=== Data ===

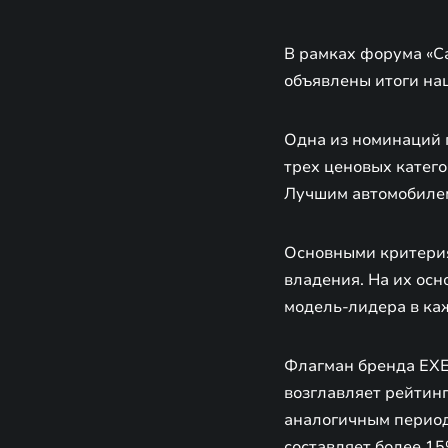
В рамках форума «Ca
объявлены итоги н
Одна из номинаций 
трех ценовых категор
Лучшим автомобилем
Основными критерия
владения. На их ос
модель-лидера в ка
Флагман бренда EXEE
возглавляет рейтин
аналогичным период
составляет более 15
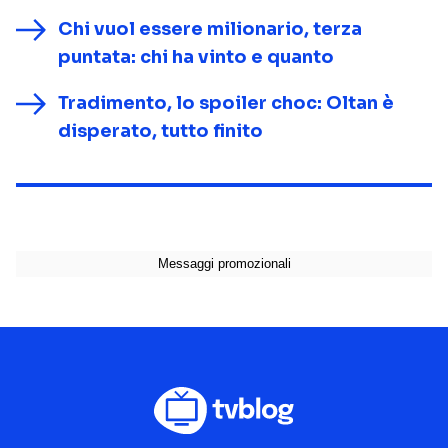
Chi vuol essere milionario, terza
puntata: chi ha vinto e quanto
Tradimento, lo spoiler choc: Oltan è
disperato, tutto finito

=== Instructions to follow ===
Extract, word for word, each line from the one that contains "Флагман бренда EXEE" through the final line of the data above. Leave the pictures out.

=== Answer ===
Флагман бренда EXEE
возглавляет рейтин
аналогичным период
составляет более 15
Chi vuol essere milionario, terza
puntata: chi ha vinto e quanto
Tradimento, lo spoiler choc: Oltan è
disperato, tutto finito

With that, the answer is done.